Jenkins Master <----> Worker Docker Swarm Communication

Jenkins setup:

  • Current version: 2.440.2-lts
  • EC2 instances as part of ASG in AWS
  • Docker Swarm

Please help! We recently tried to upgrade the Jenkins controller version to 2.479.1, but there were compatibility issues with the worker nodes, which only were using JDK11(EC2 instances in the same VPC).

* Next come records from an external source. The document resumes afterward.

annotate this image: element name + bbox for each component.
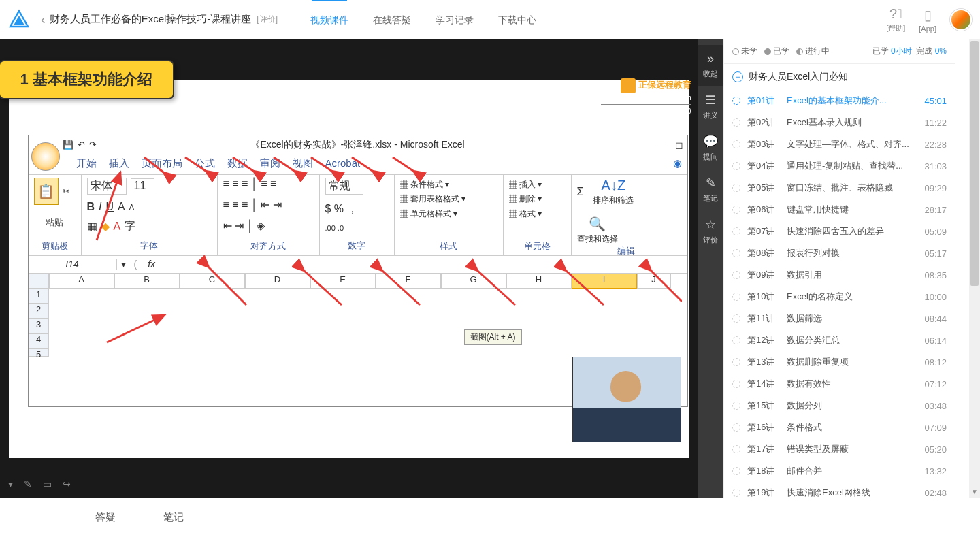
chat-icon: 💬 (703, 134, 718, 149)
pen-icon[interactable]: ✎ (24, 478, 32, 489)
note-icon[interactable]: ▭ (43, 478, 52, 489)
fill-color-icon: ◆ (101, 220, 110, 233)
lesson-number: 第05讲 (747, 182, 780, 194)
app-header: ‹ 财务人员工作必备的Excel操作技巧-课程讲座 [评价] 视频课件 在线答疑… (0, 0, 980, 39)
status-dot-icon (732, 293, 740, 301)
ribbon-tab-formula: 公式 (195, 157, 215, 170)
rail-handout[interactable]: ☰讲义 (698, 86, 723, 127)
rail-question[interactable]: 💬提问 (698, 127, 723, 169)
rail-notes[interactable]: ✎笔记 (698, 169, 723, 210)
lesson-title: 窗口冻结、批注、表格隐藏 (787, 182, 910, 194)
scroll-thumb[interactable] (970, 41, 979, 286)
lesson-item[interactable]: 第09讲 数据引用 08:35 (724, 264, 955, 286)
lesson-title: 错误类型及屏蔽 (787, 443, 910, 455)
evaluate-link[interactable]: [评价] (257, 14, 278, 25)
status-dot-icon (732, 184, 740, 192)
lesson-item[interactable]: 第13讲 数据删除重复项 08:12 (724, 351, 955, 373)
back-icon[interactable]: ‹ (41, 12, 46, 27)
lesson-item[interactable]: 第19讲 快速消除Excel网格线 02:48 (724, 482, 955, 498)
lesson-number: 第02讲 (747, 116, 780, 129)
lesson-item[interactable]: 第02讲 Excel基本录入规则 11:22 (724, 112, 955, 133)
lesson-number: 第01讲 (747, 95, 780, 107)
lesson-item[interactable]: 第01讲 Excel的基本框架功能介... 45:01 (724, 90, 955, 112)
lesson-duration: 45:01 (917, 96, 947, 106)
rail-collapse[interactable]: »收起 (698, 45, 723, 86)
paste-label: 粘贴 (34, 216, 76, 229)
lesson-item[interactable]: 第18讲 邮件合并 13:32 (724, 460, 955, 482)
lesson-item[interactable]: 第17讲 错误类型及屏蔽 05:20 (724, 438, 955, 460)
lesson-item[interactable]: 第11讲 数据筛选 08:44 (724, 308, 955, 329)
right-panel: 未学 已学 进行中 已学 0小时 完成 0% − 财务人员Excel入门必知 第… (723, 39, 955, 498)
cut-icon: ✂ (63, 186, 69, 196)
lesson-title: 数据分列 (787, 400, 910, 412)
lesson-number: 第08讲 (747, 247, 780, 259)
lesson-item[interactable]: 第15讲 数据分列 03:48 (724, 395, 955, 417)
lesson-duration: 08:44 (917, 314, 947, 324)
lesson-duration: 10:00 (917, 292, 947, 302)
lesson-duration: 07:09 (917, 423, 947, 433)
course-title: 财务人员工作必备的Excel操作技巧-课程讲座 (50, 13, 252, 26)
tab-qa[interactable]: 在线答疑 (361, 0, 423, 39)
tab-download[interactable]: 下载中心 (486, 0, 549, 39)
group-font: 字体 (87, 240, 212, 252)
lesson-duration: 31:03 (917, 161, 947, 172)
site-logo-icon[interactable] (7, 7, 31, 32)
status-dot-icon (732, 380, 740, 388)
office-button-icon (31, 142, 60, 171)
lesson-item[interactable]: 第08讲 报表行列对换 05:17 (724, 242, 955, 264)
status-dot-icon (732, 489, 740, 497)
lesson-item[interactable]: 第05讲 窗口冻结、批注、表格隐藏 09:29 (724, 177, 955, 199)
section-title[interactable]: − 财务人员Excel入门必知 (724, 64, 955, 90)
ribbon-body: 📋✂ 粘贴 剪贴板 宋体11 B I U A A ▦ ◆ A 字 字体 ≡ ≡ … (29, 174, 687, 256)
lesson-item[interactable]: 第04讲 通用处理-复制粘贴、查找替... 31:03 (724, 155, 955, 177)
header-right: ?⃝[帮助] ▯[App] (886, 6, 972, 33)
maximize-icon: ◻ (675, 140, 683, 150)
help-button[interactable]: ?⃝[帮助] (886, 6, 905, 33)
lesson-duration: 22:28 (917, 140, 947, 150)
lesson-duration: 07:12 (917, 379, 947, 389)
bottom-tab-qa[interactable]: 答疑 (95, 511, 116, 524)
lesson-title: 邮件合并 (787, 465, 910, 477)
page-scrollbar[interactable]: ▲ ▼ (969, 39, 980, 498)
list-icon: ☰ (705, 93, 716, 108)
lesson-title: Excel的名称定义 (787, 291, 910, 303)
lesson-number: 第07讲 (747, 225, 780, 238)
status-dot-icon (732, 402, 740, 410)
lesson-item[interactable]: 第12讲 数据分类汇总 06:14 (724, 329, 955, 351)
user-avatar[interactable] (950, 9, 972, 31)
status-dot-icon (732, 358, 740, 366)
lesson-item[interactable]: 第10讲 Excel的名称定义 10:00 (724, 286, 955, 308)
status-dot-icon (732, 162, 740, 170)
scroll-down-icon[interactable]: ▼ (969, 487, 980, 498)
lesson-duration: 05:20 (917, 444, 947, 455)
excel-titlebar: 💾↶↷ 《Excel的财务实战》-张泽锋.xlsx - Microsoft Ex… (29, 135, 687, 154)
excel-help-icon: ◉ (673, 157, 682, 170)
lesson-item[interactable]: 第16讲 条件格式 07:09 (724, 417, 955, 438)
lesson-list[interactable]: 第01讲 Excel的基本框架功能介... 45:01 第02讲 Excel基本… (724, 90, 955, 498)
app-button[interactable]: ▯[App] (919, 7, 936, 33)
lesson-number: 第15讲 (747, 400, 780, 412)
marker-icon[interactable]: ▾ (8, 478, 13, 489)
lesson-number: 第12讲 (747, 334, 780, 346)
lesson-duration: 05:09 (917, 227, 947, 237)
lesson-item[interactable]: 第03讲 文字处理—字体、格式、对齐... 22:28 (724, 133, 955, 155)
bottom-tab-notes[interactable]: 笔记 (163, 511, 184, 524)
status-dot-icon (732, 140, 740, 148)
save-icon: 💾 (63, 140, 74, 150)
lesson-item[interactable]: 第14讲 数据有效性 07:12 (724, 373, 955, 395)
lesson-number: 第04讲 (747, 160, 780, 172)
share-icon[interactable]: ↪ (63, 478, 71, 489)
tab-record[interactable]: 学习记录 (423, 0, 486, 39)
lesson-item[interactable]: 第06讲 键盘常用快捷键 28:17 (724, 199, 955, 221)
sort-icon: A↓Z (602, 178, 626, 193)
lesson-title: 数据有效性 (787, 378, 910, 390)
selected-column: I (572, 274, 637, 289)
rail-rate[interactable]: ☆评价 (698, 210, 723, 252)
video-zone: 1 基本框架功能介绍 正保远程教育 www.cdeledu.com 美国纽交所上… (0, 39, 698, 498)
tab-video[interactable]: 视频课件 (298, 0, 361, 39)
video-content[interactable]: 1 基本框架功能介绍 正保远程教育 www.cdeledu.com 美国纽交所上… (0, 39, 698, 471)
paste-icon: 📋 (34, 178, 59, 205)
font-color-icon: A (114, 221, 121, 233)
cond-format-icon: ▦ (400, 180, 408, 189)
lesson-item[interactable]: 第07讲 快速消除四舍五入的差异 05:09 (724, 221, 955, 242)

As a result, we tried to roll back the changes using a previous snapshot and accidentally killed our whole Docker service stack, although the ec2 workers do still exist. We also had to replace the old controller nodes with new ones during the process of restoring from the snapshots. We are now at the point where the Jenkins controller UI comes up and is accessible, but any jobs get stick in the build queue, as it seems like the controller and workers nodes cannot communicate. It seems like the issue could be with the SSL certs, which are new. Has anybody ever had luck getting like emergency support? Or has anybody experienced a similar issue before and have any tips? Thanks in advance!

For info - all of the jobs get stuck in the build queue, saying that:
*Docker swarm agent for building part of » st-web-portal » PR-69 #2* *This agent is offline because Jenkins failed to launch the agent process on it.*

and the logs seem to indicate an issue with the SSL handshake:
[4:06:21 PM] Creating Service with Name : agt-prod-1208 java.net.SocketException: Broken pipe at java.base/sun.nio.ch.NioSocketImpl.implWrite(Unknown Source) at java.base/sun.nio.ch.NioSocketImpl.write(Unknown Source) at java.base/sun.nio.ch.NioSocketImpl$2.write(Unknown Source) at java.base/java.net.Socket$SocketOutputStream.write(Unknown Source) at java.base/sun.security.ssl.SSLSocketOutputRecord.encodeChangeCipherSpec(Unknown Source) at java.base/sun.security.ssl.OutputRecord.changeWriteCiphers(Unknown Source) at java.base/sun.security.ssl.ChangeCipherSpec$T10ChangeCipherSpecProducer.produce(Unknown Source) at java.base/sun.security.ssl.Finished$T12FinishedProducer.onProduceFinished(Unknown Source) at java.base/sun.security.ssl.Finished$T12FinishedProducer.produce(Unknown Source) at java.base/sun.security.ssl.SSLHandshake.produce(Unknown Source) at java.base/sun.security.ssl.ServerHelloDone$ServerHelloDoneConsumer.consume(Unknown Source) at java.base/sun.security.ssl.SSLHandshake.consume(Unknown Source) at java.base/sun.security.ssl.HandshakeContext.dispatch(Unknown Source) at java.base/sun.security.ssl.HandshakeContext.dispatch(Unknown Source) at java.base/sun.security.ssl.TransportContext.dispatch(Unknown Source) at java.base/sun.security.ssl.SSLTransport.decode(Unknown Source) at java.base/sun.security.ssl.SSLSocketImpl.decode(Unknown Source) at java.base/sun.security.ssl.SSLSocketImpl.readHandshakeRecord(Unknown Source)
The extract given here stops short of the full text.